Web APIs

Today we’ll learn about another way to get data from the web besides scraping. The lab will be reinforcing the conceptual material that we cover today.

First, let’s motivate why we want another method of access.

Motivating APIs

What are some weaknesses of web scraping, from the perspective of both the person doing the scraping, and the person who is running the website?

Think, then click!

A few issues might be:

  • The owner of the data might want to charge for access in a fine-grained way, or limit access differently from the way it works on a webpage.
  • Web scraping is unstable. If a site’s format changes, web-scraper scripts can break. APIs can have breaking changes too, but when they do, the changes usually come with instructions for the user!
  • Web scraping is mostly a one-sided effort.
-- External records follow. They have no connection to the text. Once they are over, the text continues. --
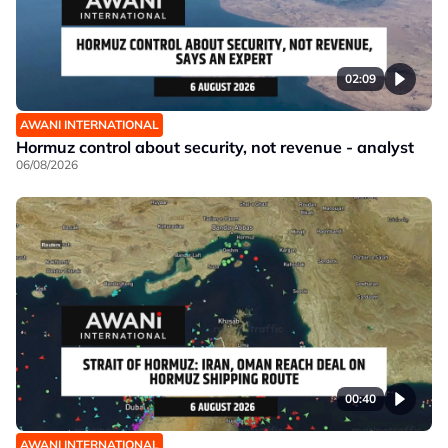
02:09
AWANI INTERNATIONAL
Hormuz control about security, not revenue - analyst
06/08/2026
00:40
AWANI INTERNATIONAL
While a site designer might work to ease the job of web scrapers, details can still require some guesswork on the part of the script author.


APIs work like this: the user sends a structured request to the API, which replies in a documented, structured way. API is short for Application Programming Interface, and often you’ll hear the set of functions it provides to users called the “interface”.
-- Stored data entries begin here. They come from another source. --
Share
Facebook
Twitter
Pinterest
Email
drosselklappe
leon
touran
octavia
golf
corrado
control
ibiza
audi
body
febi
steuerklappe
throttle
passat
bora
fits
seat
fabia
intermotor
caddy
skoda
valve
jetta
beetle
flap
APIs are everywhere. Whenever you log in via Google (even on a non-Google site) you’re using Google’s Authentication API.

Example: National Weather Service

Your lab contains two API examples: one small, “toy” example to get you started, and one more serious example. To maximize variety, I’ll show you a third today: the U.S. National Weather Service! Professional APIs tend to be well-documented, which makes it a good example. We’ll also use the NWS because, while many professional APIs require registration and the use of an API key to use them, the NWS API is free and requires no registration.
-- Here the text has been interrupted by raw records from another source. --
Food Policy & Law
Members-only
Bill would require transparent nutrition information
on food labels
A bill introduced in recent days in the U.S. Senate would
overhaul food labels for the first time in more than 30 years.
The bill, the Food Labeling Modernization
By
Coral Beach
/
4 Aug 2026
Let’s get weather information for Providence. Our geocordinates here are: 41.8268, -71.4029. According to the docs, we can start by sending a points query with these coordinates: https://api.weather.gov/points/41.8268,-71.4029:

{
    "@context": [
        "https://geojson.org/geojson-ld/geojson-context.jsonld",
        {
            "@version": "1.1",
            "wx": "https://api.weather.gov/ontology#",
            "s": "https://schema.org/",
            "geo": "http://www.opengis.net/ont/geosparql#",
            "unit": "http://codes.wmo.int/common/unit/",
            "@vocab": "https://api.weather.gov/ontology#",
            "geometry": {
                "@id": "s:GeoCoordinates",
                "@type": "geo:wktLiteral"
            },
            "city": "s:addressLocality",
            "state": "s:addressRegion",
            "distance": {
                "@id": "s:Distance",
                "@type": "s:QuantitativeValue"
            },
            "bearing": {
                "@type": "s:QuantitativeValue"
            },
            "value": {
                "@id": "s:value"
            },
            "unitCode": {
                "@id": "s:unitCode",
                "@type": "@id"
            },
            "forecastOffice": {
                "@type": "@id"
            },
            "forecastGridData": {
                "@type": "@id"
            },
            "publicZone": {
                "@type": "@id"
            },
            "county": {
                "@type": "@id"
            }
        }
    ],
    "id": "https://api.weather.gov/points/41.8268,-71.4029",
    "type": "Feature",
    "geometry": {
        "type": "Point",
        "coordinates": [
            -71.402900000000002,
            41.826799999999999
        ]
    },
    "properties": {
        "@id": "https://api.weather.gov/points/41.8268,-71.4029",
        "@type": "wx:Point",
        "cwa": "BOX",
        "forecastOffice": "https://api.weather.gov/offices/BOX",
        "gridId": "BOX",
        "gridX": 64,
        "gridY": 64,
        "forecast": "https://api.weather.gov/gridpoints/BOX/64,64/forecast",
        "forecastHourly": "https://api.weather.gov/gridpoints/BOX/64,64/forecast/hourly",
        "forecastGridData": "https://api.weather.gov/gridpoints/BOX/64,64",
        "observationStations": "https://api.weather.gov/gridpoints/BOX/64,64/stations",
        "relativeLocation": {
            "type": "Feature",
            "geometry": {
                "type": "Point",
                "coordinates": [
                    -71.418784000000002,
                    41.823056000000001
                ]
            },
            "properties": {
                "city": "Providence",
                "state": "RI",
                "distance": {
                    "unitCode": "wmoUnit:m",
                    "value": 1380.4369590568999
                },
                "bearing": {
                    "unitCode": "wmoUnit:degree_(angle)",
                    "value": 72
                }
            }
        },
        "forecastZone": "https://api.weather.gov/zones/forecast/RIZ002",
        "county": "https://api.weather.gov/zones/county/RIC007",
        "fireWeatherZone": "https://api.weather.gov/zones/fire/RIZ002",
        "timeZone": "America/New_York",
        "radarStation": "KBOX"
    }
}

Wow, that’s a lot! What do you notice about this data?

Think, then click!

Some things are:

  • what in the world is this format?
  • you can ignore a lot of it. This first query gives us useful information for further uses of the API.
  • another is that there’s no actual weather information here…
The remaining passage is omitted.